Records from a collection
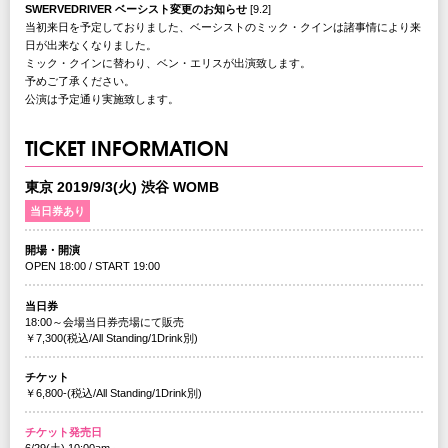
SWERVEDRIVER ベーシスト変更のお知らせ
[9.2]
当初来日を予定しておりました、ベーシストのミック・クインは諸事情により来
日が出来なくなりました。
ミック・クインに替わり、ベン・エリスが出演致します。
予めご了承ください。
公演は予定通り実施致します。
TICKET INFORMATION
東京 2019/9/3(火) 渋谷 WOMB
当日券あり
開場・開演
OPEN 18:00 / START 19:00
当日券
18:00～会場当日券売場にて販売
￥7,300(税込/All Standing/1Drink別)
チケット
￥6,800-(税込/All Standing/1Drink別)
チケット発売日
6/29(土) 10:00am～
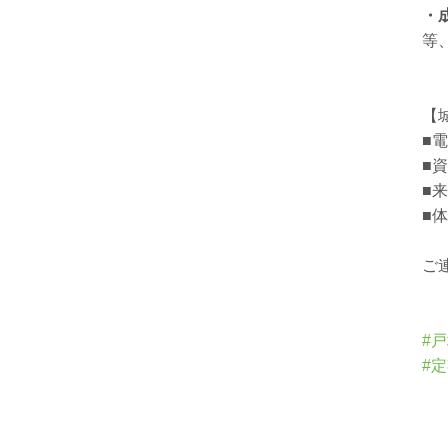
・
等
【
■
■
■
■
ご
#
#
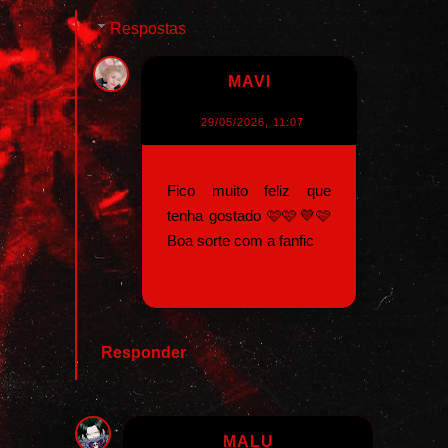
Respostas
MAVI
29/05/2026, 11:07
Fico muito feliz que
tenha gostado 🩷🩷💜🩷
Boa sorte com a fanfic
Responder
MALU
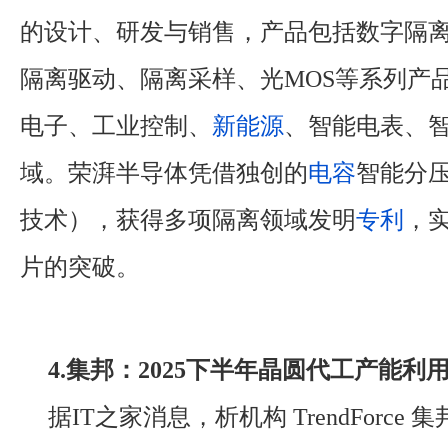
的设计、研发与销售，产品包括数字隔
隔离驱动、隔离采样、光MOS等系列产
电子、工业控制、
新能源
、智能电表、
域。荣湃半导体凭借独创的
电容
智能分压技
技术），获得多项隔离领域发明
专利
，
片的突破。
4.集邦：2025下半年晶圆代工产能利
据IT之家消息，析机构 TrendForce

**Work required:** Only the pictures are to be omitted; the records above must otherwise be reproduced exactly.

**Task result:**
SWERVEDRIVER ベーシスト変更のお知らせ
[9.2]
当初来日を予定しておりました、ベーシストのミック・クインは諸事情により来
日が出来なくなりました。
ミック・クインに替わり、ベン・エリスが出演致します。
予めご了承ください。
公演は予定通り実施致します。
TICKET INFORMATION
東京 2019/9/3(火) 渋谷 WOMB
当日券あり
開場・開演
OPEN 18:00 / START 19:00
当日券
18:00～会場当日券売場にて販売
￥7,300(税込/All Standing/1Drink別)
チケット
￥6,800-(税込/All Standing/1Drink別)
チケット発売日
6/29(土) 10:00am～
・
等
【
■
■
■
■
ご
#
#
Respostas
MAVI
29/05/2026, 11:07
Fico muito feliz que
tenha gostado 🩷🩷💜🩷
Boa sorte com a fanfic
Responder
MALU
的设计、研发与销售，产品包括数字隔
隔离驱动、隔离采样、光MOS等系列产
电子、工业控制、
新能源
、智能电表、
域。荣湃半导体凭借独创的
电容
智能分压技
技术），获得多项隔离领域发明
专利
，
片的突破。
4.集邦：2025下半年晶圆代工产能利
据IT之家消息，析机构 TrendForce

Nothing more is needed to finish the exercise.